Atmosfir Lain Di Pasar Tradisional

Dulu aku adalah perempuan yang anti dengan pasar tradisional, karena becek, bau, penataan barang yang asal-asalan dan kadang pembeli berdesakan serta seambrek ketidaknyamanan lainnya.
Saat (Almh) mamaku masih ada dan sehat, beliaulah yang berbelanja ke pasar, aku hanya mengantar jemput beliau saja
Namun saat kondisi mama mulai sakit-sakitan, maka akulah yang mengambil alih tugas berbelanja. Dan pilihan tempat berbelanjaku adalah h*permart (maaf bukan iklan, bukan promosi). Menurutku segala yang kami butuhkan telah tersedia di sana, dari bahan pangan kering hingga sayur dan buah-buahan


Hingga mama meninggal, aku masih enggan berbelanja ke pasar tradisional.
Beberapa hari yang lalu, saat subuh, papa secara mendadak memintaku untuk membuat rendang ayam, duuuhhh...padahal pukul 09 aku harus mengajar, sementara h*permart baru buka pukul 11. Mau gak mau aku harus ke pasar yang jaraknya hanya 2 km dari rumahku. 

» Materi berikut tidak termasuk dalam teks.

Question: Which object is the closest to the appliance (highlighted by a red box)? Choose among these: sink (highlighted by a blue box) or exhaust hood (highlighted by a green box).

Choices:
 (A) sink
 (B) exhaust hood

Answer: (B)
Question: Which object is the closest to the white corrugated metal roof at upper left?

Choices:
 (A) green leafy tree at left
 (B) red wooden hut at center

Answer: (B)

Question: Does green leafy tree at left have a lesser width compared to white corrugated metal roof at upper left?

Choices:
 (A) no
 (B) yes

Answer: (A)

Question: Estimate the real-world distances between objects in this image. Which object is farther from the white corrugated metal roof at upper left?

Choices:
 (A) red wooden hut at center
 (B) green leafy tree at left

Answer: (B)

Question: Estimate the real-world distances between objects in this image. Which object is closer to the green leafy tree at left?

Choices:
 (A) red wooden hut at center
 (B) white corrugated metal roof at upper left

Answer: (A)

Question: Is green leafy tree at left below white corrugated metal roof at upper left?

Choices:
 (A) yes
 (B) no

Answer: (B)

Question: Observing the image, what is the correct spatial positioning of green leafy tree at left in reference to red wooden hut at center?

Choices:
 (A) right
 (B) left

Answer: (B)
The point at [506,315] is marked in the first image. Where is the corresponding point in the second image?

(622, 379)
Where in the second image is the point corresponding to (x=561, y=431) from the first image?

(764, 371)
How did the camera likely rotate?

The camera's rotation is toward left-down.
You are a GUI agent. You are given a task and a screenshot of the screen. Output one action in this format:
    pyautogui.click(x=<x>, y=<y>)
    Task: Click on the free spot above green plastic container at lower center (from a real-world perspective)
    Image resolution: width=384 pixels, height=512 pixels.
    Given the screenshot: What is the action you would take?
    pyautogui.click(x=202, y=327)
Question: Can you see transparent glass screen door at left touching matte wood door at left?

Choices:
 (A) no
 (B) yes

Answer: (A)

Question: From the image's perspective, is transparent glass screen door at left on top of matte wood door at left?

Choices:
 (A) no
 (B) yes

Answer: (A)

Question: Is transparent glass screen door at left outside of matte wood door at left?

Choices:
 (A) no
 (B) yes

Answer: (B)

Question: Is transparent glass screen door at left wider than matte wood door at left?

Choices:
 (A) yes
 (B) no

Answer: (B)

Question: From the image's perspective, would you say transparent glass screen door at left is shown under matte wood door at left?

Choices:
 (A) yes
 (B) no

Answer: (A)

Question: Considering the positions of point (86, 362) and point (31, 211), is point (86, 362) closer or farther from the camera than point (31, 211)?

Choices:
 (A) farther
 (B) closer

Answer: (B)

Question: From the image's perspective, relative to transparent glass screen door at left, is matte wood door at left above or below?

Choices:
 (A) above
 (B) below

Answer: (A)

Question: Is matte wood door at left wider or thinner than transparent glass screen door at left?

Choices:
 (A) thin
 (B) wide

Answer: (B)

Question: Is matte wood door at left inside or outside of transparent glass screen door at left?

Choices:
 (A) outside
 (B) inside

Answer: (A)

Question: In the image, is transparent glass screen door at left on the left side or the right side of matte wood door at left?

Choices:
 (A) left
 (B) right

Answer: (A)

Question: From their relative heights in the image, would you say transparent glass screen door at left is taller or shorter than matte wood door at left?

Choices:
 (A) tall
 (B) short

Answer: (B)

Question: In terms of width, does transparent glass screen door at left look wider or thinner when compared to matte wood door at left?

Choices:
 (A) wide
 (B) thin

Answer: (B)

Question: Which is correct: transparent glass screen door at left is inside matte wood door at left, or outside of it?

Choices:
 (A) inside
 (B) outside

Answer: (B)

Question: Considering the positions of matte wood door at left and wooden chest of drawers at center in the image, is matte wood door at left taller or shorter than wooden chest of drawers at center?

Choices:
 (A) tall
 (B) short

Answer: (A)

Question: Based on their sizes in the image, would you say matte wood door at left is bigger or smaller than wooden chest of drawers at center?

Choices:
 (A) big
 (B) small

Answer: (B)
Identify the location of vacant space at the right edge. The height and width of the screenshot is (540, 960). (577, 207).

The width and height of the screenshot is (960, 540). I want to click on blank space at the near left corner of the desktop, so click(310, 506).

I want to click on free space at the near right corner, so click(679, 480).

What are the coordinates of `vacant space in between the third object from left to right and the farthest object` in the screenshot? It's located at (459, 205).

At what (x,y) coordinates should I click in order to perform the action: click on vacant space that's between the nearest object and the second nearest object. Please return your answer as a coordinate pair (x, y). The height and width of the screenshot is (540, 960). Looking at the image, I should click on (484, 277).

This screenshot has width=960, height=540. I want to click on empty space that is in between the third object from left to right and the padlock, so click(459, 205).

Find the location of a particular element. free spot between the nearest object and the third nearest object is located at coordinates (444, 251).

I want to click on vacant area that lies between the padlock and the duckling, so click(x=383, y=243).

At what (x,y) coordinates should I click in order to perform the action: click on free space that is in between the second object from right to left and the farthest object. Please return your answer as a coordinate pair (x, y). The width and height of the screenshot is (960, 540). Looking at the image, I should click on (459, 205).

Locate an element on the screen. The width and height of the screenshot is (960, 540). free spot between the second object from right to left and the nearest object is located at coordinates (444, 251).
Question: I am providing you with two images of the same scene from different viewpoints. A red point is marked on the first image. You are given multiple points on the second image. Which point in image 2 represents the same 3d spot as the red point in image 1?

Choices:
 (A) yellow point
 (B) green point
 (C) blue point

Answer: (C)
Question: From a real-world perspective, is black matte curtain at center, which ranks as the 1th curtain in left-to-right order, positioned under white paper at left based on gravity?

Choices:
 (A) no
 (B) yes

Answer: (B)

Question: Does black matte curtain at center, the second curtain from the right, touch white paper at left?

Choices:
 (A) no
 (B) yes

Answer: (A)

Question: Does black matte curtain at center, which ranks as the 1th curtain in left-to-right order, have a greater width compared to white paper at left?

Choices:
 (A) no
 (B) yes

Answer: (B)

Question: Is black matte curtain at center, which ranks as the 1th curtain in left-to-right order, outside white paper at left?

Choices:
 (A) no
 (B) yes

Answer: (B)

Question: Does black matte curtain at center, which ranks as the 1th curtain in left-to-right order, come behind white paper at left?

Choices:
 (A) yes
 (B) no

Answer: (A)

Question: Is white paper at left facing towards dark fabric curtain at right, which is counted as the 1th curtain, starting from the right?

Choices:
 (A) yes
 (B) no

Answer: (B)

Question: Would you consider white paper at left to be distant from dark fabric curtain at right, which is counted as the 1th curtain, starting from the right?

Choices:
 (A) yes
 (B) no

Rencananya sih hanya mau beli bahan-bahan untuk rendang ayam aja, gak taunya sesampai di pasar aku melihat cabe,tomat,bawang dll yang masih segar, kutanyakan berapa harganya, eh gak taunya lebih murah dari harga di h*permart. Jadi kubeli deh para gerombolan cabe, tomat dan bawang 

Walau harus berjalan berjingkat dan menutup hidung, namun aku merasakan ada "suasana" lain yang belum pernah kutemui. Aku menjumpai seorang nenek yang duduk ndepipit diantara keranjang sayur milik penjual di belakangnya. Nenek itu hanya menjual beberapa bungkus jamur (entah jamur apa namanya,yang pasti aku belum pernah melihat jenis jamur yang seperti itu). Pemandangan seperti ini seringkali membuat hatiku trenyuh. Seharusnya seusia nenek ini menikmati harinya dengan istirahat dari beratnya beban hidup dan bercengkrama bersama keluarganya.
Begitu pula ketika aku terkejut saat melihat pedagang keong yang biasanya ada di selokan (ternyata bisa dimakan ya?)..membayangkan keong itu tampil di meja makan, hiiiii.....jijayyy 


Sebenarnya pasar tradisional bukanlah pilihan tepat buatku yang tak pandai menawar, sehingga nyaris tidak ada harga yang lebih rendah yang kubayar dari harga penawaran penjual.
Ada beberapa sebab aku enggan menawar, salah satunya adalah, aku tahu mereka hanya mendapatkan keuntungan beberapa ratus rupiah saja per item. (gak tega nawarnya, toh belanjaku juga sedikit).
Aku berpikir kelebihan harga yang kuberikan pada mereka itu tak seberapa jika dibanding
dengan supermarket besar yang memang  bermodal kuat dan bisa menghidupi banyak karyawan, tapi di satu sisi mematikan ekonomi kecil karena kalah bersaing. Maka mengelurakan uang Rp. 1000 atau Rp. 2000 untuk saudara-saudara kita yang berekonomi lemah tak mengapa. (wah ini tak sesuai dengan prinsip ekonomi ya? , dengan modal se minimal mungkin mendapatkan laba semaksimal mungkin :D)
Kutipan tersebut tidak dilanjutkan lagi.